Given initial information about a cancer, ACTION will extract all the relevant knowledge it can find about that cancer from existing databases and computational models showing how cancer cells process information.

ACTION will rationally integrate this knowledge, and infer what extra knowledge is required to make the best decision on how to treat the cancer. It could then automatically execute custom-designed experiments using laboratory robotics to determine the missing information.

Finally, using all the knowledge it has gathered, ACTION will decide on the best chemotherapy “drug cocktail” to use.

In this way, the system will automate both the intellectual decisions involved in deciding state-of-the-art cancer treatment for individual patients, and the biomedical experiments required to reduce uncertainty in that decision making.

Everyone's cells are different, and there are many different ways that cells can malfunction in the way they process information, and cause cancer. As a result, it is not possible to design a single treatment for cancer, or even for a sub-type of cancer such as breast cancer. Instead what is needed are personalised treatments tailored to each patient's cancer. Personalised treatment is expensive, requires experimentation, and can be prone to human error.

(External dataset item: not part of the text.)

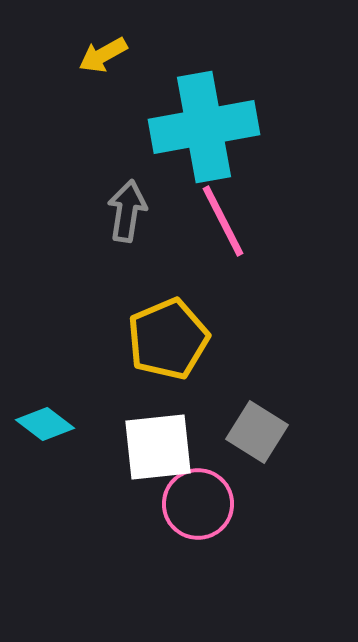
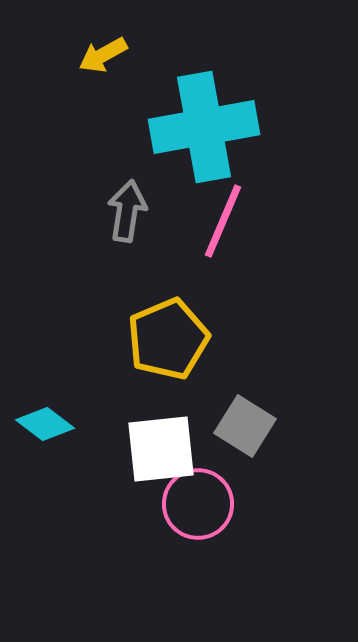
pink line: rotated 50 degrees clockwise
gray square: moved 12 px left, 6 px up
white square: moved 3 px right, 2 px down
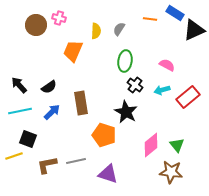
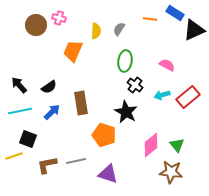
cyan arrow: moved 5 px down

Dr Soldatova, Reader in Data Science, said: “The ultimate goal of cancer therapy is to find drug combinations that together are highly potent but also non-toxic. This is a formidable technical problem, given the huge number of drugs available and the combinatorial explosion of possibilities. Heterogeneous tumours can also have poorly characterised cellular circuitry i.e. cancer cells within the same tumour can have different characters or profiles.

“With ACTION we aim to create a prototype system that will perform equal or better than human physicians. We are convinced that in the future AI systems will surely learn to make better treatment decisions than clinicians, just as surely as they now defeat the greatest human chess grandmasters.”

The ACTION on cancer project began in 2018 and will run until 2022.

Initial testing of a prototype system will take place on different types of cancer cells grown in the laboratory, and if successful will be tested with patients.